BACKGROUND

Patient-provider concordance on gender and race could impact communication, satisfaction, trust, and adherence, important for blood pressure control. Our purpose was to examine the association between such concordance and visit-specific outcomes among hypertensive patients.

METHODS

This is a secondary analysis of a trial to improve shared decision making.1 Patient surveys assessed somatization (PHQ-15), depression (PHQ-9), anxiety (GAD-7), satisfaction (Rand-9), and trust (Trust in Physician Scale). Encounter audiotapes were coded for the degree of shared medical decision-making (Option-5), communication patterns and quality (Roter Interaction Analysis System with Quality Composites). Providers rated patient difficulty (Difficult Doctor Patient Relationship Questionnaire), with scores greater than 30 indicative of difficulty.2 We measured medication adherence (Morisky, pill counts) and blood pressure at baseline and 1 month. We compared concordant and discordant groups using regression (linear or logistic) with clustering on providers (STATA v. 16.1) with p<0.01 (99% CI) considered significant because of multiple comparisons. Difficulty was adjusted for somatization, depression and anxiety.2

RESULTS

There were 129 patients (average age 65.9 years, 53% female, 36% White, 56% Black), seen by 11 providers (average age 42.7 years old, 46% female, 45% White, 27% Black). Among these encounters, 68 (53%) patient-provider dyads were concordant for gender and 43 (33%) for race. There were no differences in decision-making, encounter quality, or outcomes between concordant or discordant dyads (Table 1), although race discordant dyads were more likely to be perceived as difficult by providers (OR: 4.6; 99% CI: 1.1–21.4). White-White dyads had shorter encounters (Table 2). Black-Black dyads had slightly higher difficulty scores but were not perceived by their provider as more difficult (OR: 4.8; 99% CI: 0.68–23.8). There were no differences in medication adherence or blood pressures at 1 month (Tables 1 and 2).

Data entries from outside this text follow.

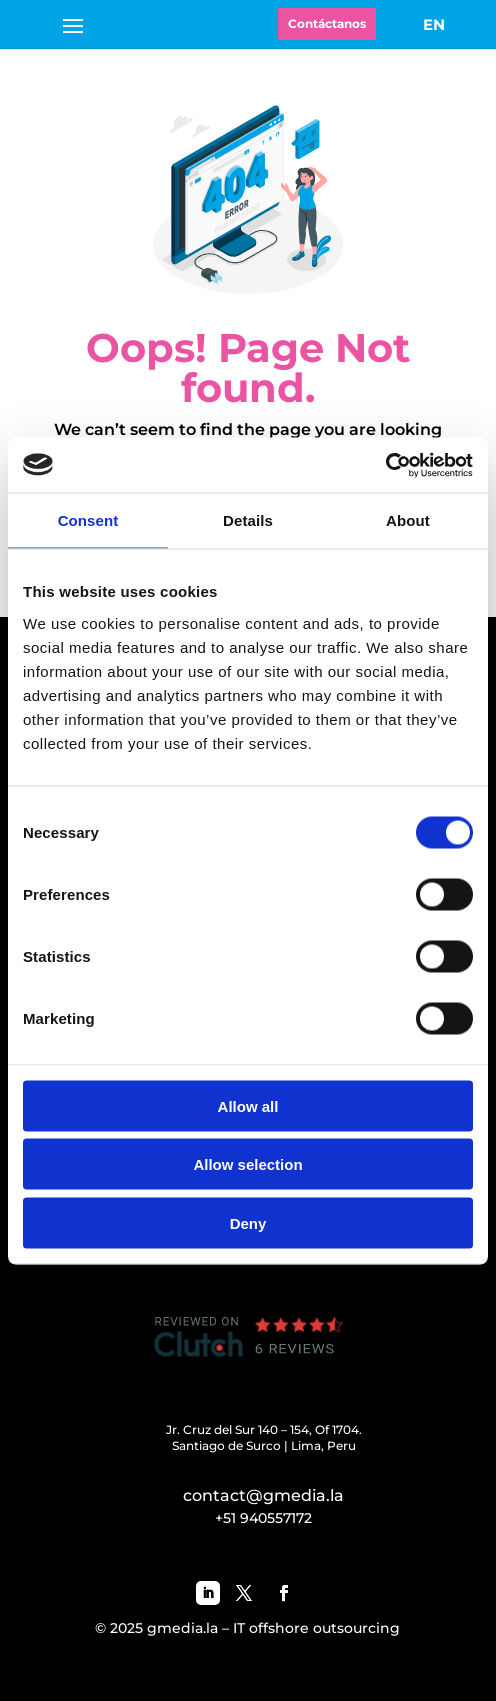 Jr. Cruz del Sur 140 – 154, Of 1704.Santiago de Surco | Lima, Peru (264, 1437)
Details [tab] (248, 520)
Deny (248, 1222)
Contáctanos (327, 23)
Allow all (248, 1105)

Table 1 Visit-Specific Outcomes by Gender and Racial Concordance, Among 126 Hypertensive Patients
Table 2 Visit-Specific Outcomes Stratified by Concordance Among 126 Hypertensive Patients

DISCUSSION

We found no differences in communication or shared medical decision-making between concordant and discordant dyads and no differences in patient satisfaction, trust, medication adherence, or blood pressure. However, providers from discordant dyads were more likely to rate patients as “difficult.” When broken out into specific types of concordant and discordant dyads, male providers were more dominant with male patients and White-White dyad visits were shorter. While Black-Black dyads had higher difficulty scores, this did not translate to a higher percentage being experienced as difficult.

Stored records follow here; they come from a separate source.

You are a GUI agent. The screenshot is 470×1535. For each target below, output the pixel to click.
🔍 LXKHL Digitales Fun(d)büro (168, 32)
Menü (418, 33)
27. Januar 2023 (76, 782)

Similar to our study, previous articles have found the impact of provider and patient concordance for gender3 or race4 to be mixed, with most having little impact. In contrast to our findings, other studies have found that concordant visits were longer5 and had better shared medical decision-making6 and higher patient satisfaction.7

Difficulty is a complex construct. Most patients experienced as difficult have somatization, personality disorders, or undiagnosed mental disorders.2 This is the first study to find an impact of discordance between provider and patient race on provider perceptions of difficulty. It is possible that common patient behaviors, like asking questions or advocating for oneself, are perceived differently in racially discordant dyads, leading to the perception of difficulty. Surprisingly, we found that Black patients had slightly higher “difficulty” ratings by Black providers, though this did not translate to higher rates of being considered difficult. While providers found discordant encounters to be more difficult, this did not reduce patient satisfaction or trust, lower adherence, or result in worse blood pressure control.

There are several limitations to our study. This is a single study site with a limited number of patients and providers; we were underpowered to show potentially important differences. Given the small number of providers, our results could be driven by 1 or 2 personal styles, and may not be representative of physicians more generally. Higher difficulty scores in Black-Black dyads seem improbable and are likely due to the small number of Black patient-provider dyads. Finally, adherence measures are imperfect, though there is no reason to suspect our adherence measure would differ by dyad.

CONCLUSION

There are few differences in communication, shared medical decision-making, trust, or adherence between patient-provider dyads that were gender or racially concordant, compared to discordant ones. Providers seeing patients of a different race are more likely to experience the encounter as difficult. Cultural sensitivity training may help reduce encounter difficulty, though more research is needed to confirm this relationship and to determine effective interventions.